From the data below, tally each line that has "reset" in it, then give that tally without comment.

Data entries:
• • • • • • •

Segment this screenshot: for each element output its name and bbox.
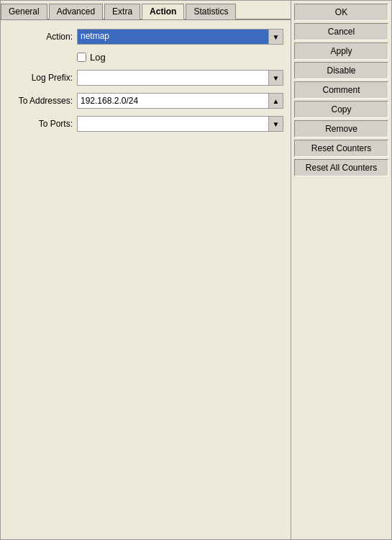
to-addresses-label: To Addresses: bbox=[8, 96, 73, 106]
apply-button[interactable]: Apply bbox=[294, 42, 388, 60]
cancel-button[interactable]: Cancel bbox=[294, 23, 388, 40]
to-addresses-input-wrapper: ▲ bbox=[77, 93, 283, 109]
tab-general[interactable]: General bbox=[1, 4, 47, 19]
left-panel: General Advanced Extra Action Statistics… bbox=[0, 0, 291, 540]
to-addresses-dropdown-icon: ▲ bbox=[273, 97, 280, 105]
action-input-wrapper: netmap ▼ bbox=[77, 29, 283, 45]
to-ports-input[interactable] bbox=[77, 116, 269, 132]
disable-button[interactable]: Disable bbox=[294, 62, 388, 79]
to-ports-dropdown-icon: ▼ bbox=[273, 120, 280, 128]
content-area: Action: netmap ▼ Log Log Prefix: bbox=[1, 20, 291, 140]
to-ports-row: To Ports: ▼ bbox=[8, 116, 283, 132]
log-checkbox-row: Log bbox=[8, 52, 283, 63]
log-prefix-row: Log Prefix: ▼ bbox=[8, 70, 283, 86]
log-prefix-label: Log Prefix: bbox=[8, 73, 73, 83]
log-prefix-dropdown-btn[interactable]: ▼ bbox=[269, 70, 283, 86]
main-container: General Advanced Extra Action Statistics… bbox=[0, 0, 392, 540]
reset-all-counters-button[interactable]: Reset All Counters bbox=[294, 159, 388, 176]
action-dropdown-btn[interactable]: ▼ bbox=[269, 29, 283, 45]
tab-advanced[interactable]: Advanced bbox=[49, 4, 103, 19]
empty-area bbox=[1, 140, 291, 539]
tab-bar: General Advanced Extra Action Statistics bbox=[1, 1, 291, 20]
to-addresses-row: To Addresses: ▲ bbox=[8, 93, 283, 109]
comment-button[interactable]: Comment bbox=[294, 81, 388, 99]
tab-statistics[interactable]: Statistics bbox=[186, 4, 236, 19]
ok-button[interactable]: OK bbox=[294, 4, 388, 21]
right-panel: OK Cancel Apply Disable Comment Copy Rem… bbox=[291, 0, 392, 540]
log-checkbox[interactable] bbox=[77, 53, 86, 62]
log-prefix-input-wrapper: ▼ bbox=[77, 70, 283, 86]
to-addresses-input[interactable] bbox=[77, 93, 269, 109]
log-prefix-dropdown-icon: ▼ bbox=[273, 74, 280, 82]
remove-button[interactable]: Remove bbox=[294, 120, 388, 138]
action-label: Action: bbox=[8, 32, 73, 42]
copy-button[interactable]: Copy bbox=[294, 101, 388, 118]
to-ports-label: To Ports: bbox=[8, 119, 73, 129]
to-addresses-dropdown-btn[interactable]: ▲ bbox=[269, 93, 283, 109]
action-dropdown-icon: ▼ bbox=[273, 33, 280, 41]
action-row: Action: netmap ▼ bbox=[8, 29, 283, 45]
log-prefix-input[interactable] bbox=[77, 70, 269, 86]
to-ports-input-wrapper: ▼ bbox=[77, 116, 283, 132]
reset-counters-button[interactable]: Reset Counters bbox=[294, 140, 388, 157]
tab-action[interactable]: Action bbox=[142, 4, 184, 19]
action-select[interactable]: netmap bbox=[77, 29, 269, 45]
tab-extra[interactable]: Extra bbox=[104, 4, 140, 19]
to-ports-dropdown-btn[interactable]: ▼ bbox=[269, 116, 283, 132]
log-label: Log bbox=[90, 52, 106, 63]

• • • • • • •

| WRITTEN RESPONSE |
2